Derive the parameters:

| Parameter | How to derive | |-----------|--------------| | Audit method | Fresh subagent reads the scorer's rules (see table), then audits — independence per Iron Law 1 | | Fix method | Self-edit for small artifacts; parallel subagents for large ones | | Turn budget | 10 default, encoded as Stop after N turns | | Substrate gate | 0 CRITICAL / 0 HIGH (+ any domain mechanical/categorical gates) | | Score floor | 9.5/10 default — a floor the substrate must clear, NOT a bar to grind |

| Scorer | Audit method (independence mechanism) | |--------|---------------------------------------| | AI anti-patterns | fresh subagent reads ../ai-anti-patterns/SKILL.md + refs, then audits | | Style guide | fresh subagent reads the domain skill (writing-legal / -econ / -general), then audits | | Enforcement patterns | fresh subagent reads references/enforcement-checklist.md, scores all 12 | | Source verification | invoke Skill(skill="workflows:source-verify") — mechanical bib grep + quote search |

When multiple scorers are selected, every iteration runs ALL of them and the substrate is the union of their CRITICAL/HIGH findings.

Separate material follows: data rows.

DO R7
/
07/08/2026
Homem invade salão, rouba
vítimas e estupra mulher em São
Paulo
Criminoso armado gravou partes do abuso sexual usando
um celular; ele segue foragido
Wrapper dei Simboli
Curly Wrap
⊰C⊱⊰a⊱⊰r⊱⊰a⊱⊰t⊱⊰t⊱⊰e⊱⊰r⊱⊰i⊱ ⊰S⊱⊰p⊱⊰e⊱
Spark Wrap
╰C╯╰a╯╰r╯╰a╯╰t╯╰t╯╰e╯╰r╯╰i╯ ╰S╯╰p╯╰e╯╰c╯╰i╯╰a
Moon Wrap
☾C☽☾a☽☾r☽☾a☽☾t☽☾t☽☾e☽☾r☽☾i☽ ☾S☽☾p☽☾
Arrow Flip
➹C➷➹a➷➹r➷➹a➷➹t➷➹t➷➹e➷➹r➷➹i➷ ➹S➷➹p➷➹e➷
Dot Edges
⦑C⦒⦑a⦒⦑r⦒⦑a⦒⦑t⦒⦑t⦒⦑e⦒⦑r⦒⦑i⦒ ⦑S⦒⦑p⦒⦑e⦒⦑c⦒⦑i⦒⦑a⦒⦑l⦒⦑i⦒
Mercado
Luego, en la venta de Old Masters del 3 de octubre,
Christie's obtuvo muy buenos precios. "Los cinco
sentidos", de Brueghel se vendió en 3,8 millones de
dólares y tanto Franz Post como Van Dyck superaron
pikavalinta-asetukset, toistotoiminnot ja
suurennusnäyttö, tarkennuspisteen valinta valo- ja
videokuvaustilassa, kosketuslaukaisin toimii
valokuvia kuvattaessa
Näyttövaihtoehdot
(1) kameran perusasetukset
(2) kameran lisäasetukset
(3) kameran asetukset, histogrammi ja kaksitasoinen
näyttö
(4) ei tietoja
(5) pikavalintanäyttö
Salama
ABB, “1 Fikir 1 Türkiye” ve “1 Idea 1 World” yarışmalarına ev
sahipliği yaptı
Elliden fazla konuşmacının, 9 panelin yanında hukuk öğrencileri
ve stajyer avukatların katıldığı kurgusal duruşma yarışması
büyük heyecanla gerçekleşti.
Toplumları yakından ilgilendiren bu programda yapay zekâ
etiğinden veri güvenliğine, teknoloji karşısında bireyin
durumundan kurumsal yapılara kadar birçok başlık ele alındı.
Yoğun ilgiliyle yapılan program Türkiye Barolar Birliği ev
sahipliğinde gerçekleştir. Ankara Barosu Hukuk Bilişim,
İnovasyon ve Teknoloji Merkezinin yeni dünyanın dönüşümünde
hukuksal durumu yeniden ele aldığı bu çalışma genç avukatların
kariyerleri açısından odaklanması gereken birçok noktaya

Step 2: Initialize state files

mkdir -p .planning

.planning/AUDIT.md (overwritten each iteration) — findings table per scorer: # | Severity | Finding | Location | Suggestion (severities CRITICAL/HIGH/MEDIUM/LOW).

.planning/SCORES.md (append-only) — one row per iteration so the evaluator can read both the substrate and the trend:

# Score History
| Iteration | Score | CRITICAL | HIGH | Δ vs prior | Note |
|-----------|-------|----------|------|-----------|------|
| 1 | 6.5 | 3 | 2 | — | baseline |
| 2 | 8.9 | 0 | 0 | +2.4 | substrate clean; not yet flat |
| 3 | 9.0 | 0 | 0 | +0.1 | substrate clean + flat → done |

Step 3: Set the /goal

Pin the condition to the substrate (CRITICAL/HIGH counts) and score-flatness in .planning/SCORES.md:

/goal The artifact is substrate-clean — zero CRITICAL and zero HIGH findings outstanding in
.planning/SCORES.md across the selected scorers — AND its score has gone flat (within ±0.2 of the
prior turn, at or above the floor). Audit with a fresh independent auditor, then fix worst-first,
each turn. Stop after 10 turns. Do NOT keep iterating to lift a flat score once substrate-clean.

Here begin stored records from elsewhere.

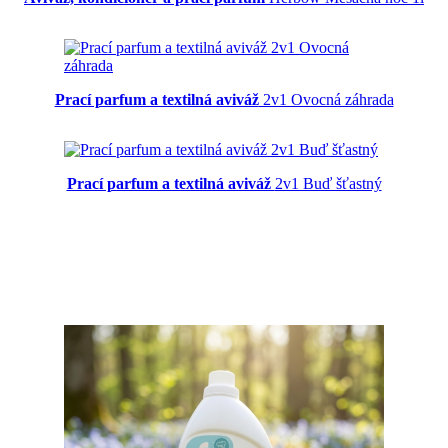
Prací parfum a textilná aviváž
2v1 Ovocná záhrada
Prací parfum a textilná aviváž
2v1 Buď šťastný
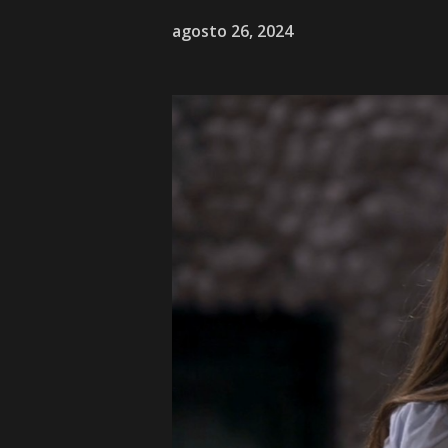
agosto 26, 2024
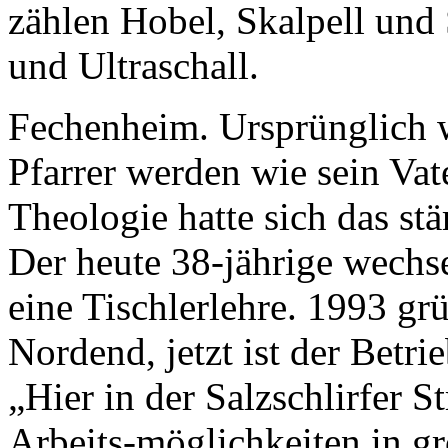
zählen Hobel, Skalpell und
und Ultraschall.
Fechenheim. Ursprünglich 
Pfarrer werden wie sein Vat
Theologie hatte sich das st
Der heute 38-jährige wechs
eine Tischlerlehre. 1993 grü
Nordend, jetzt ist der Bet
„Hier in der Salzschlirfer S
Arbeits-möglichkeiten in 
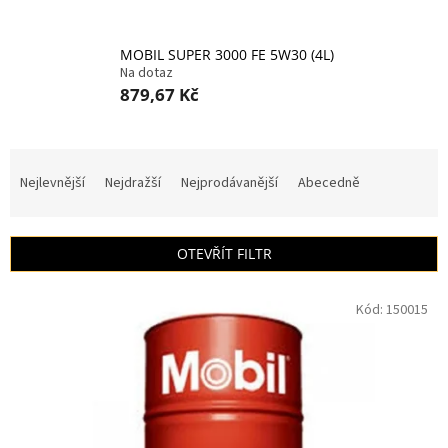
MOBIL SUPER 3000 FE 5W30 (4L)
Na dotaz
879,67 Kč
Ř
a
Nejlevnější
Nejdražší
Nejprodávanější
Abecedně
z
e
n
OTEVŘÍT FILTR
í
p
V
r
Kód:
150015
ý
o
p
d
i
u
s
k
p
t
r
ů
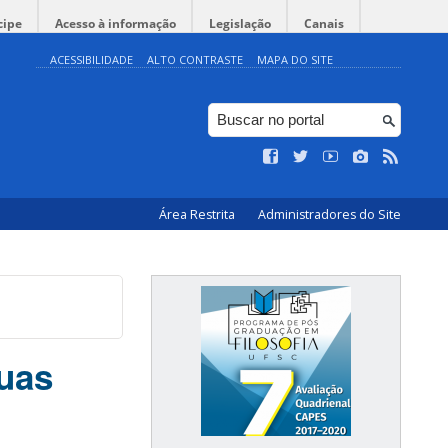
cipe
Acesso à informação
Legislação
Canais
ACESSIBILIDADE
ALTO CONTRASTE
MAPA DO SITE
Área Restrita
Administradores do Site
suas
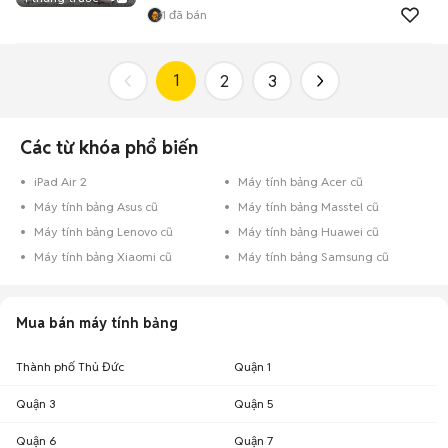
1
đã bán
1
2
3
Các từ khóa phổ biến
iPad Air 2
Máy tính bảng Acer cũ
Máy tính bảng Asus cũ
Máy tính bảng Masstel cũ
Máy tính bảng Lenovo cũ
Máy tính bảng Huawei cũ
Máy tính bảng Xiaomi cũ
Máy tính bảng Samsung cũ
Mua bán máy tính bảng
Thành phố Thủ Đức
Quận 1
Quận 3
Quận 5
Quận 6
Quận 7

The fresh-auditor prompt (Phase A, every turn):

Agent(prompt="""
You are an independent auditor with NO knowledge of any prior fixes.
Read the scoring rules: [SCORER SKILL PATH]
Then audit this artifact: [ARTIFACT PATH]
Output findings EXACTLY as: | # | Severity | Finding | Location | Suggestion |
Severities: CRITICAL, HIGH, MEDIUM, LOW. Be thorough — a clean audit that misses issues is worse
than a harsh one. Do NOT soften findings. Do NOT say "overall good." Then give a 0-10 score.
""", subagent_type="general-purpose")

Compile into .planning/AUDIT.md, append the row to .planning/SCORES.md, then DECIDE → FIX → end turn.

Loop Facts

  • A CRITICAL caused by a measurement artifact still keeps the substrate dirty. Verify it against the real files, then either fix it or neutralize the artifact — waiving it informally ("it's just an artifact") converts the gate back into the honor system, which is claiming the gate without checking it.
  • A flat score below the floor with a clean substrate is the domain ceiling / judge noise, not a defect — record the number as the honest reading and stop. Grinding a flat score toward 9.5 over-engineers the artifact and makes it worse (Iron Law 2).